- EXERCISE PROMPT -
In how many lines of the entries below does "دستگاه" appear? Give only the number.
START DATA LISTING
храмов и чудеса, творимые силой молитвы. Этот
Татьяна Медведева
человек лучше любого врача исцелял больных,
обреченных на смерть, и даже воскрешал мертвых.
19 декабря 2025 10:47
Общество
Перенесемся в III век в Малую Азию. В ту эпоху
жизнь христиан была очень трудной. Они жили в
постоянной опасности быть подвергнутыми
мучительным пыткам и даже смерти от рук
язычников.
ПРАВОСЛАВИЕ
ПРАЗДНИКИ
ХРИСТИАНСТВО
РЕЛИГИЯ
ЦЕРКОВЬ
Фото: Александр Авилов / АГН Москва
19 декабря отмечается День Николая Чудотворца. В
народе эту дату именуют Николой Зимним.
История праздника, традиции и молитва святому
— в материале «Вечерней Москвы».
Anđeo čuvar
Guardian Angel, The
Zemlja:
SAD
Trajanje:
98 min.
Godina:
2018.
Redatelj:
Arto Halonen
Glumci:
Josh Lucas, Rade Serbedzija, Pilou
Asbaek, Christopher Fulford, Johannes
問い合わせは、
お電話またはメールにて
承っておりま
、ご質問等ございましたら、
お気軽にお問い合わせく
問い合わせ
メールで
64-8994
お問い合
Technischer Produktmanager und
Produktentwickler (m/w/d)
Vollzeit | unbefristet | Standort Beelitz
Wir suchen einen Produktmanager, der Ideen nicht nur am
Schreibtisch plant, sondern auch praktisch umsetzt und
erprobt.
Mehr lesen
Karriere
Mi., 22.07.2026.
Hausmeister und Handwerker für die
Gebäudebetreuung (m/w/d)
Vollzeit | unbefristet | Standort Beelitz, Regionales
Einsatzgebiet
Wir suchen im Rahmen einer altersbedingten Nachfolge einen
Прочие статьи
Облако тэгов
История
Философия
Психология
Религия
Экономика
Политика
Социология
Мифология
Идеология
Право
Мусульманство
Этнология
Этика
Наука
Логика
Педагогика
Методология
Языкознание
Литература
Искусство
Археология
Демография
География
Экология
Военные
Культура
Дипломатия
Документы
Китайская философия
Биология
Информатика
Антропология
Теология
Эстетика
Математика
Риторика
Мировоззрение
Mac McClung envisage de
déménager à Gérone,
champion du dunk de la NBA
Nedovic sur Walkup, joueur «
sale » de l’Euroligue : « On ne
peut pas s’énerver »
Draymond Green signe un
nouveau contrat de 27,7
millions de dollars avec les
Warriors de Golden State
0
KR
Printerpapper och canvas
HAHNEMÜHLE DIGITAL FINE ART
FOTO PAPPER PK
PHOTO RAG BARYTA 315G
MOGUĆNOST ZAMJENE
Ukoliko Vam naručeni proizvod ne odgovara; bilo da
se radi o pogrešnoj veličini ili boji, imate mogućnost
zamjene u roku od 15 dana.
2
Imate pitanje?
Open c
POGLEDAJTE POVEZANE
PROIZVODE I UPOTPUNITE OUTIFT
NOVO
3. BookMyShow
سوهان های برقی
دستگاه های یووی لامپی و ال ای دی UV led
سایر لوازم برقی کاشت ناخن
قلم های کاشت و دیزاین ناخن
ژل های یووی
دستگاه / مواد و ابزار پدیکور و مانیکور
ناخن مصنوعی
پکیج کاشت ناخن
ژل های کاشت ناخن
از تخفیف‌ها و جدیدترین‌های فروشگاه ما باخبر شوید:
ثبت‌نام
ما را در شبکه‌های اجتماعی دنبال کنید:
END DATA LISTING
- ANSWER -
2